The new migration altered the political compact, which had been partially adversarial, so that Bishop Lartigue was unsure how to consider the new arrivals or how to conduct himself among them. In his heart he could no longer think of them as
les maudit anglais
with an abiding conviction.
He pushed himself out of bed and carried the immensity of his girth to the door, where, languidly, he scratched his belly and, stretching, indulged in a flagrant yawn. He wore only his white nightdress and the small gold cross on a chain that hung from his neck. In sleep he would lie modestly attired, secure in his humility should death find him in the night, although five rings sparkled upon his fingers. Over the years his flesh had expanded everywhere
and he had long since forsaken the idea of slipping any ring loose again. The door opened from its centre. He thrust its two halves apart and snapped his fingers. Young priests scurried, as they should, one to draw his bath, another to attend to his breakfast. Another brushed past him to prepare for his grooming and the formality of his dress. A fourth priest, this one not young but grey-haired and sallow, a year from seventy but closer to death, approached with his eyes downcast and kissed the archiepiscopal ring on his right hand, which the bishop extended while gazing absently elsewhere.
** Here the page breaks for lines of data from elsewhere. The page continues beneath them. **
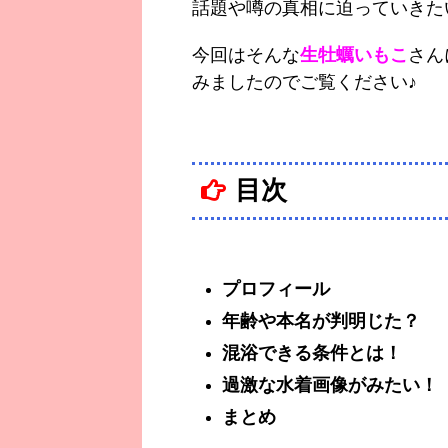
話題や噂の真相に迫っていきた
今回はそんな
生牡蠣いもこ
さん
みましたのでご覧ください♪
目次
プロフィール
年齢や本名が判明じた？
混浴できる条件とは！
過激な水着画像がみたい！
まとめ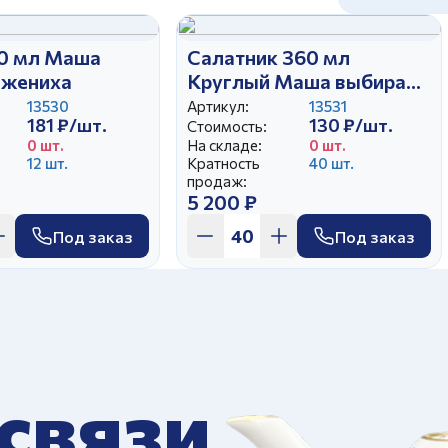
0 мл Маша
Салатник 360 мл
 жениха
Круглый Маша выбирает
жениха
13530
Артикул:
13531
181 ₽/шт.
130 ₽/шт.
Стоимость:
0 шт.
На складе:
0 шт.
12 шт.
Кратность
40 шт.
продаж:
5 200 ₽
Под заказ
Под заказ
 связи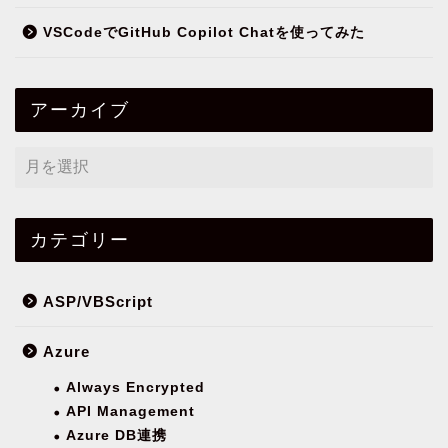
VSCodeでGitHub Copilot Chatを使ってみた
アーカイブ
カテゴリー
ASP/VBScript
Azure
Always Encrypted
API Management
Azure DB連携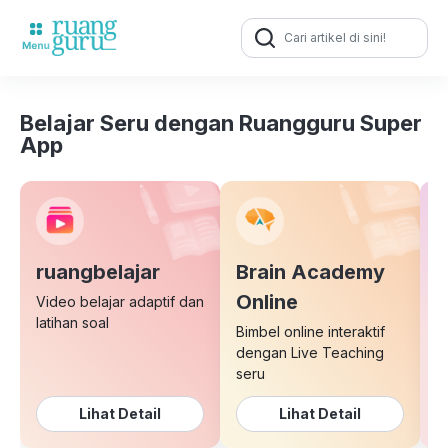
Search
for:
Belajar Seru dengan Ruangguru Super
App
ruangbelajar
Brain Academy
E
Online
Video belajar adaptif dan
latihan soal
Bimbel online interaktif
K
dengan Live Teaching
b
seru
Lihat Detail
Lihat Detail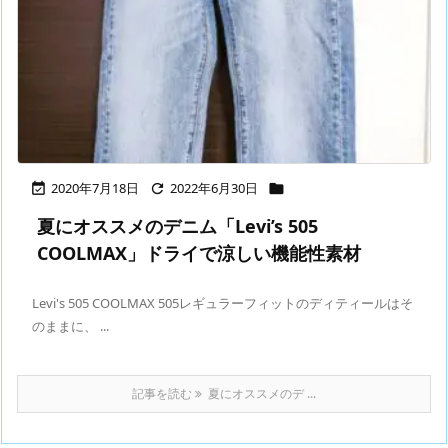
2020年7月18日
2022年6月30日



夏にオススメのデニム「Levi’s 505
COOLMAX」ドライで涼しい機能性素材
Levi's 505 COOLMAX 505レギュラーフィットのディティールはそ
のままに、 ...
記事を読む
夏にオススメのデ ...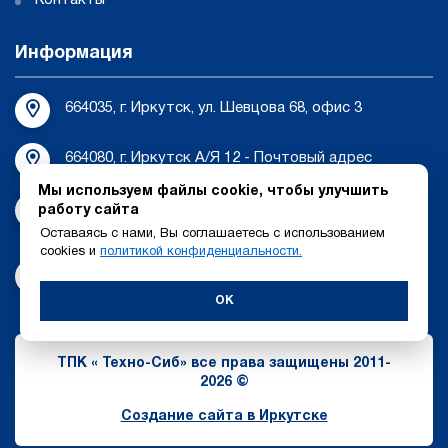
Информация
664035, г. Иркутск, ул. Шевцова 68, офис 3
664080, г. Иркутск А/Я 12 - Почтовый адрес
Мы используем файлы cookie, чтобы улучшить
tehnosib-irk@bk.ru
работу сайта
Оставаясь с нами, Вы соглашаетесь с использованием
cookies и
политикой конфиденциальности.
8 (3952) 55-44-17
OK
ТПК « Техно-Сиб» все права защищены 2011-
2026 ©
Создание сайта в Иркутске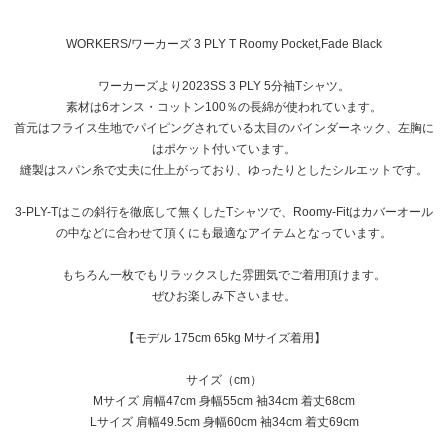
WORKERS/ワーカーズ 3 PLY T Roomy Pocket,Fade Black
ワーカーズより2023SS 3 PLY 5分袖Tシャツ。
素材は6オンス・コットン100％の長綿が使われています。
首元はフライス生地でパイピングされている太目のバインダーネック、左胸に
はポケット付いています。
縫製はスパン糸で丈夫に仕上がっており、ゆったりとしたシルエットです。
3-PLY-Tはこの斜行を徹底して無くしたTシャツで、Roomy-Fitはカバーオール
の中などに合わせて頂くにも最適なアイテムとなっています。
もちろん一枚でもリラックスした雰囲気でご着用頂けます。
ぜひお楽しみ下さいませ。
【モデル 175cm 65kg Mサイズ着用】
サイズ（cm）
Mサイズ 肩幅47cm 身幅55cm 袖34cm 着丈68cm
Lサイズ 肩幅49.5cm 身幅60cm 袖34cm 着丈69cm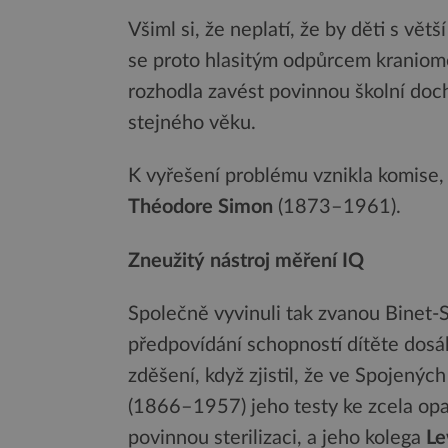
Všiml si, že neplatí, že by děti s vět
se proto hlasitým odpůrcem kraniome
rozhodla zavést povinnou školní doch
stejného věku.
K vyřešení problému vznikla komise, d
Théodore Simon
(1873–1961).
Zneužitý nástroj měření IQ
Společně vyvinuli tak zvanou Binet-
předpovídání schopností dítěte dosá
zděšení, když zjistil, že ve Spojený
(1866–1957) jeho testy ke zcela op
povinnou sterilizaci, a jeho kolega
Le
“Your Grace,” the skinny old priest dutifully, somewhat fearfully, informed him. “More English have arrived. A ship—”
“Yes yes yes,” Bishop Lartigue, in early-morning temper, snarled back. “May I not take my bath in peace? Must you besiege me before my eyes have fully opened!” He took a step toward the man, as though to flail him with an invisible whip.
“Your Grace.”
“You fool!”
Bowing, the secretary-priest retreated, his eyes downcast in supplication … … in the year 1821.
Drawn by a light nor’easter, pitched against a fair current on the bow, the
Émérillon
plied the river waters cautiously, gaining little more than a half-knot an hour towards the hilly island ahead. Indians at Stadacona had foretold this place, and the French mariner Jacques Cartier knew that he was soon to be confronted by the limit of his exploration for the summer. Cold weather approached, and the Indians had impressed upon him that the island lay surrounded by treacherous rapids. Only the exceptionally brave or the ardently reckless need persevere beyond this threshold, and none by ship.